Extracted page text data
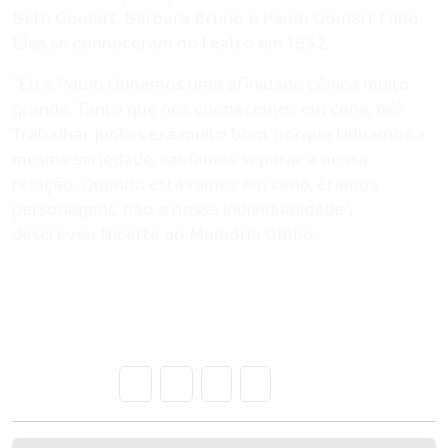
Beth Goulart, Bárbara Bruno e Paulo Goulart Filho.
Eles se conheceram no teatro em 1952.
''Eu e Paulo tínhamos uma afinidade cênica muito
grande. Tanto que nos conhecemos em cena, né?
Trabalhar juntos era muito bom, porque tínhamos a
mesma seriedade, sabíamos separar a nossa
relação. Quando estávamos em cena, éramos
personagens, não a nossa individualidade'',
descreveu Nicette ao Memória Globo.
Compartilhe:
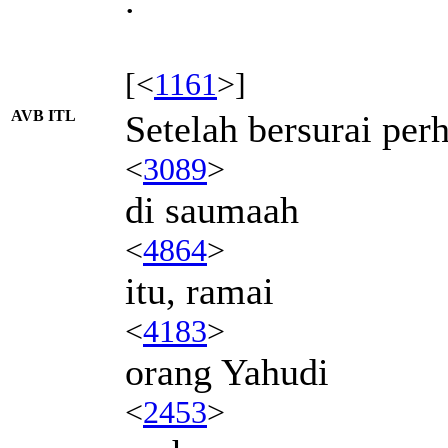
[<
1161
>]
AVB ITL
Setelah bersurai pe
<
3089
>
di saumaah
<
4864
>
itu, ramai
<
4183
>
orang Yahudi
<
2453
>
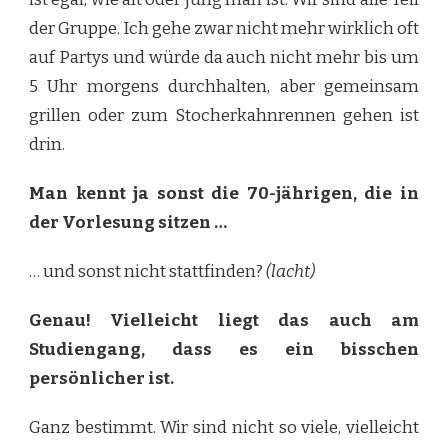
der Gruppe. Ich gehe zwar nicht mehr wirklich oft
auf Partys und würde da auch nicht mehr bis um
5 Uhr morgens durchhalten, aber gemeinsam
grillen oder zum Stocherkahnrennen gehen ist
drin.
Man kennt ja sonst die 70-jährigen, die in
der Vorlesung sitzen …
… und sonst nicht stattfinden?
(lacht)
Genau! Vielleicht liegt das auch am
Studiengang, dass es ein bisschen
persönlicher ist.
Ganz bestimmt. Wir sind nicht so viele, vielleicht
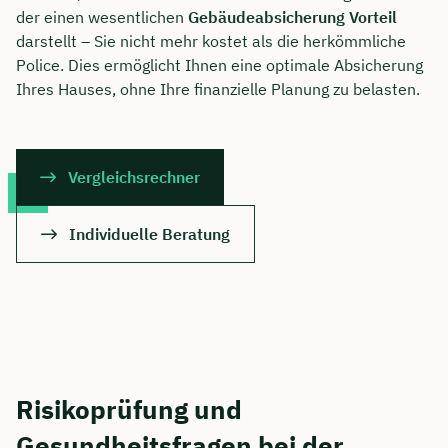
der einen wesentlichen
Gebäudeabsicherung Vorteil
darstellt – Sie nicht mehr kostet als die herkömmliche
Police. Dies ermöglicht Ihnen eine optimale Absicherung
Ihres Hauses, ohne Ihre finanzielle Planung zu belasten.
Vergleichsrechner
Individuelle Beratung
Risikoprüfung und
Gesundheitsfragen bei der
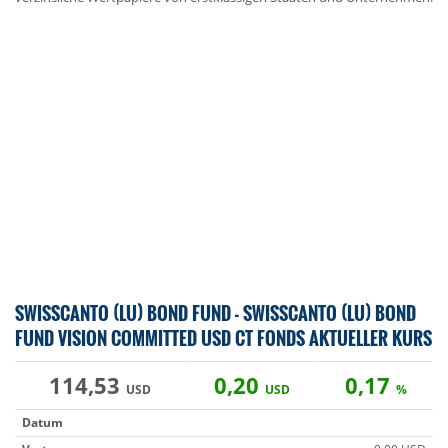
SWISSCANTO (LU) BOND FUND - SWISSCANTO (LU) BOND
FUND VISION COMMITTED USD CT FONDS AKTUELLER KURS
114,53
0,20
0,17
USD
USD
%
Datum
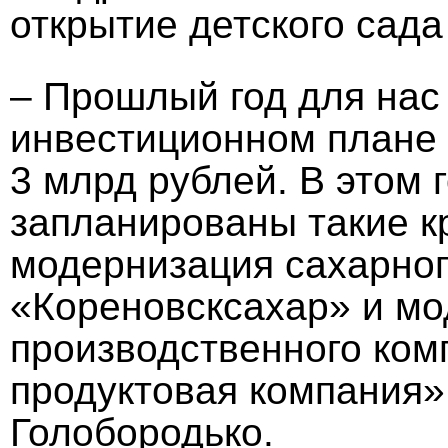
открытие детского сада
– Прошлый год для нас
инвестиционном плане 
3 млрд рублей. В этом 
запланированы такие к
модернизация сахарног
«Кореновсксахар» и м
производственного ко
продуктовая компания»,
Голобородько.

**PROBLEM DETAILS:**
Only the lines from the one containing "SWISSCANTO (LU) BOND FUND" through the end of the records should be copied, exactly and with both ends included; the pictures should not.

**SOLUTION:**
SWISSCANTO (LU) BOND FUND - SWISSCANTO (LU) BOND
FUND VISION COMMITTED USD CT FONDS AKTUELLER KURS
114,53
0,20
0,17
USD
USD
%
Datum
открытие детского сада
– Прошлый год для нас
инвестиционном плане 
3 млрд рублей. В этом 
запланированы такие к
модернизация сахарног
«Кореновсксахар» и м
производственного ко
продуктовая компания»,
Голобородько.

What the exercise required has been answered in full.